The cast included two young actors whom Box was trying to build into stars, Maxwell Reed and Hazel Court. Both were from his acting company, The Company of Youth.

==Reception==
The movie was given a Royal Command Performance in Oslo, Norway.

The Monthly Film Bulletin wrote: "The plot of the film is ambitious, but the whole thing compares unfavourably with Take My Life, in which Greta Gynt scored a success recently. It lacks humour and there is not one pleasant character among the protagonists, who are unconvincing, wooden and often inconsistent. However, the film is quite absorbing, and its deficiencies are more apparent in retrospect."

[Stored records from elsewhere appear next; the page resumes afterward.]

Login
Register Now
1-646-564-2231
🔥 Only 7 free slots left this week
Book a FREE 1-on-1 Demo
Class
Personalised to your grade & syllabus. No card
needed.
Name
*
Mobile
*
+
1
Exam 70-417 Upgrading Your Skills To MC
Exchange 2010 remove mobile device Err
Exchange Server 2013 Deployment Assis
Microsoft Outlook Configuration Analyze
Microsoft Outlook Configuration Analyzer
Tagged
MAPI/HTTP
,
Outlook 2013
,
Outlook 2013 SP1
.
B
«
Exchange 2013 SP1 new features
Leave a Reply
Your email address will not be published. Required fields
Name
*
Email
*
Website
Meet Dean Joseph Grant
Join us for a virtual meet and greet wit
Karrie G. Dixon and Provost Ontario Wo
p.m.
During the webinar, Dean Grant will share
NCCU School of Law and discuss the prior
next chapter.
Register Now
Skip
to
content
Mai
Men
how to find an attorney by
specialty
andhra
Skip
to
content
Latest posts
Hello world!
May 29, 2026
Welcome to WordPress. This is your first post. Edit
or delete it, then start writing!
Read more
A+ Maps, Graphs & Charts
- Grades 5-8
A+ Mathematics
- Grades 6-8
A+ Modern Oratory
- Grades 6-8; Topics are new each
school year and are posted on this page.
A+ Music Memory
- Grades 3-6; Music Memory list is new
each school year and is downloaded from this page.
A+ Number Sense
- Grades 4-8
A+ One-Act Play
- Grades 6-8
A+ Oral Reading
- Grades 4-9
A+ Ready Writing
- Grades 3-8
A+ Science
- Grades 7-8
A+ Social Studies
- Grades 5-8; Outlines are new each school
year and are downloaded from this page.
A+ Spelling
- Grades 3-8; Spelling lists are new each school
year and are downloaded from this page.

The Glasgow Herald wrote: The film was well received for its tautness and ingenuity, with one reviewer noting: "Dear Murderer is a shrewd, semi-psychological thriller with Eric Portman, a well-known menace...being sinister to the height of his bent. The plot is good and chilling."

The Baltimore Afro-American wrote: "Another masterful picture from overseas, a carefully plotted dramatic thriller which revolves very neatly about the commission of the perfect crime."

==Attempted murder trial==
The movie featured in a 1949 trial. Arthur Colyer was arrested for attempted murder of his wife. His wife was accused of passing off the plot for Dear Murderer as evidence, although she denied it.